La question environnementale étant centrale dans son département, la présidente du CESE en a parlé tel un expert. « En tant que pays sahélien avec un littoral de 700 km menacé par la montée des eaux, le Sénégal n’échappe pas à cette situation de vulnérabilité des changements climatiques qui touchent également le secteur agricole. Selon l’étude sur l’évolution des tendances climatiques au Sénégal à l’horizon 2035, menée par le comité national sur les changements climatiques, une température d’une variation moyenne de +1,1 à +1,8 degré est prévue; il y a également une diminution des précipitations avec des risques de difficultés d’accès à l’eau, des épisodes extrêmes qui peuvent varier entre -30% et +30%; et une augmentation du niveau de la mer et la température des eaux de 0,04 à 0,5 degré par an. Ce qui est trés important à l’échelle mondiale. la situation de la vulnérabilité climatique se manifeste par des épisodes de sécheresse. des vaques de chaleur prolongée, l’avancée de la mer, une érosion côtière, une dégradation et une salinisation des sols qui entrainent une perte de terres arables. des pertes en paturage avec des impacts immédiats sur la santé et le bien être social des populations et de la performance des activités et productions agro pastorales » a soutenu Mimi Touré.

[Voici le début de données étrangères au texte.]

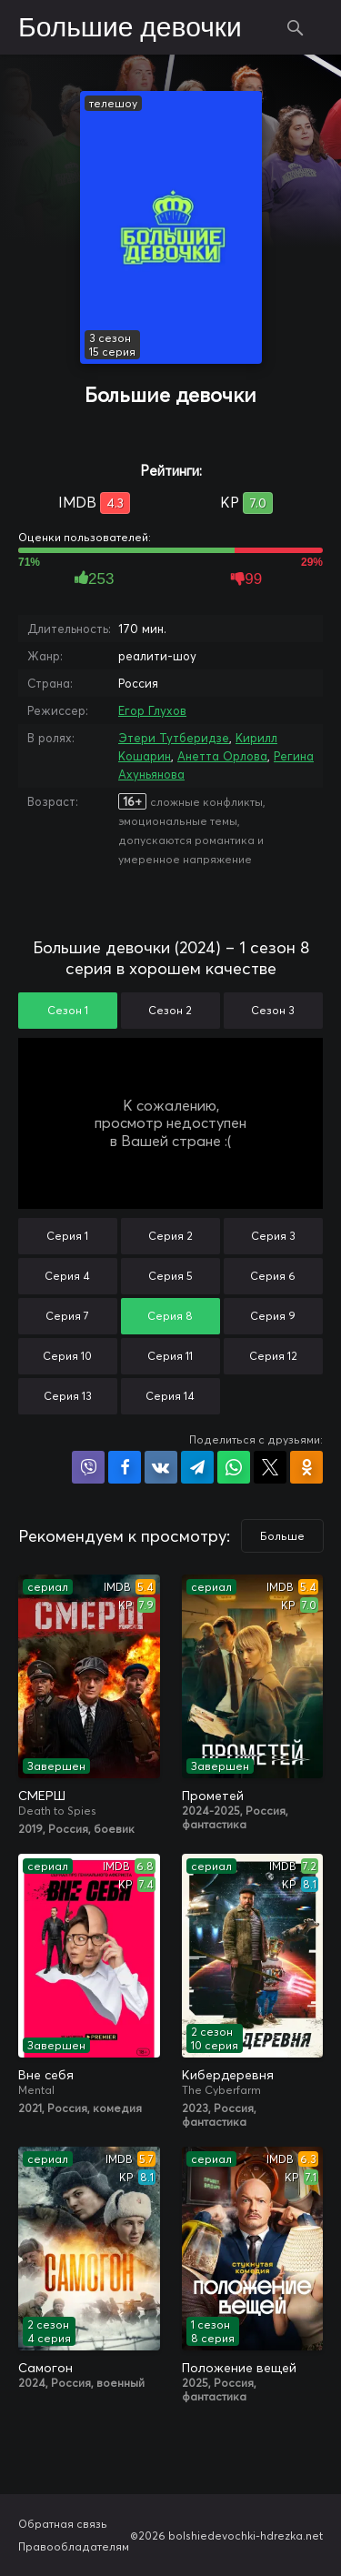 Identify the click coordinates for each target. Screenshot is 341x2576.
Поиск (295, 27)
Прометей (213, 1795)
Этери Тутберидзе (173, 737)
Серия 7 (67, 1316)
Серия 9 (273, 1316)
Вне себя (46, 2075)
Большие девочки (130, 28)
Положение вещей (239, 2368)
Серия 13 (68, 1396)
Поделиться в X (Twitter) (270, 1467)
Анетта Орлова (222, 756)
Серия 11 (170, 1356)
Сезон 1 (67, 1010)
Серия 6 (273, 1276)
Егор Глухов (152, 710)
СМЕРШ (41, 1795)
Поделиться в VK (161, 1467)
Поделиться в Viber (88, 1467)
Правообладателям (73, 2546)
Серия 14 (170, 1396)
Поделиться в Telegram (197, 1467)
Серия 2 (170, 1236)
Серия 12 (273, 1356)
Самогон (45, 2368)
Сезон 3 (273, 1010)
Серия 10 (67, 1356)
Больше (282, 1536)
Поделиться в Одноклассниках (306, 1467)
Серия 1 (67, 1236)
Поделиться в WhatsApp (233, 1467)
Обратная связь (62, 2524)
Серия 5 (170, 1276)
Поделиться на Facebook (124, 1467)
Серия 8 (170, 1316)
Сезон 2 (170, 1010)
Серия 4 (67, 1276)
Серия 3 (273, 1236)
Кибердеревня (228, 2075) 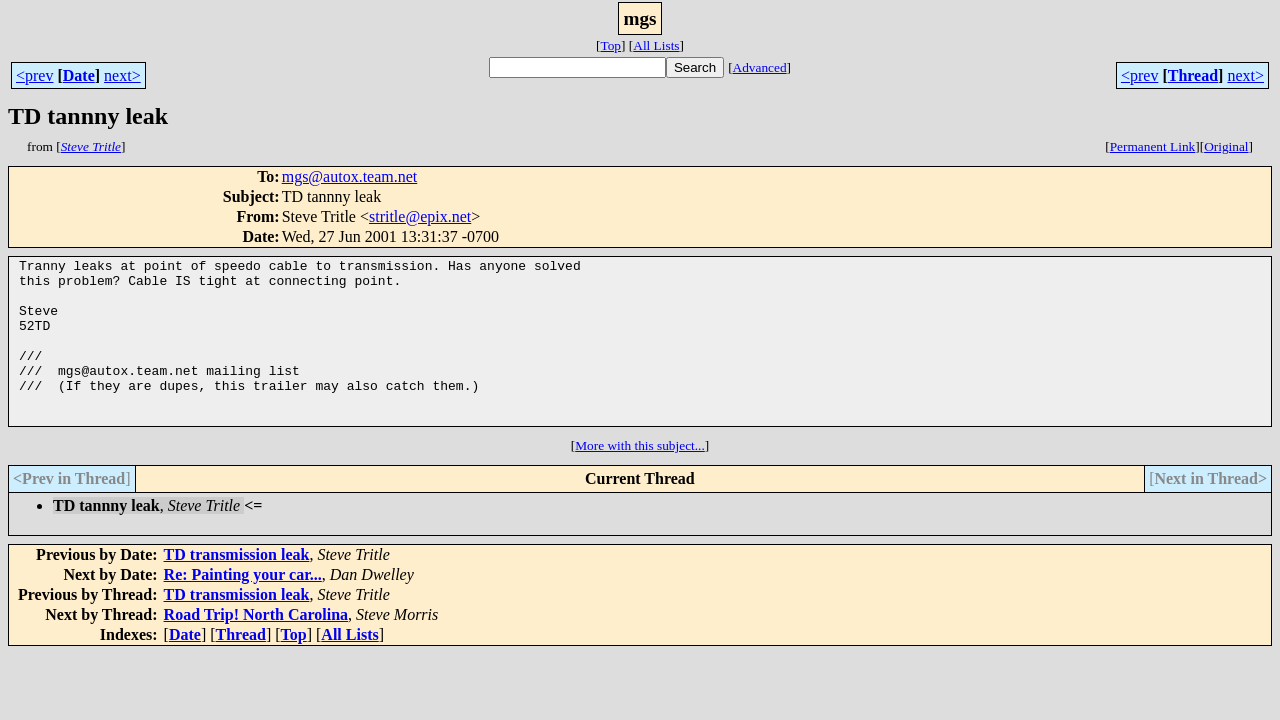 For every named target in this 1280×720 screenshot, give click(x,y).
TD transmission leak (237, 587)
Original (1226, 146)
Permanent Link (1153, 146)
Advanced (760, 67)
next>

Croissance démographique et emploi des jeunes Mimi propose une union des forces entre femmes et jeunes

« L’Afrique est dynamique par sa jeunesse et ses femmes qui, ensemble représentent 80% de la population. Il va de soi que tout changement durable devait peut être être réfléchi en ayant en perspectives une alliance stratégique forte entre les femmes et les jeunes » a suggéré la présidente du CESE. En notant qu’à l’horizon 2050 la population africaine doublera en passant de 1 milliard à 2,4 milliards, elle souligne que les jeunes de moins de 25 ans seront de 50% et ceux de moins de 35 ans seront à 70%. Selon la Banque mondiale, souligne-t-elle, les jeunes représentent 60%. par ailleurs il est établi que 94,9% des personnes agées entre 15 et 24 en Afrique travaillent dans le secteur informel. Ce chiffre atteint 97% en Afrique de l’Ouest. Vue son ampleur, la présidente du CESE estime que c’est la régle de l’économie africaine et les chercheurs devraient s’y pencher afin de révolutionner la perspective de cette économie et trouver les instruments pour traiter de cette discipline qui devient fondamentale.

Ayant réalisé une série de programmes de renforcements de capacités des jeunes, le Forum Social Sénégal a profité de cette occasion pour exposer son bilan devant ses partenaires qui l’ont accompagné dans la réalisation. Le président des jeunes du FSS a ainsi souligné que prés de 500 jeunes filles et garçons ont bénéficié de ce sessions de formation d’avril 2016 à Décembre 2019. Il a été rappelé que ces travaux ont été ouverts par le Pr Samir Amin.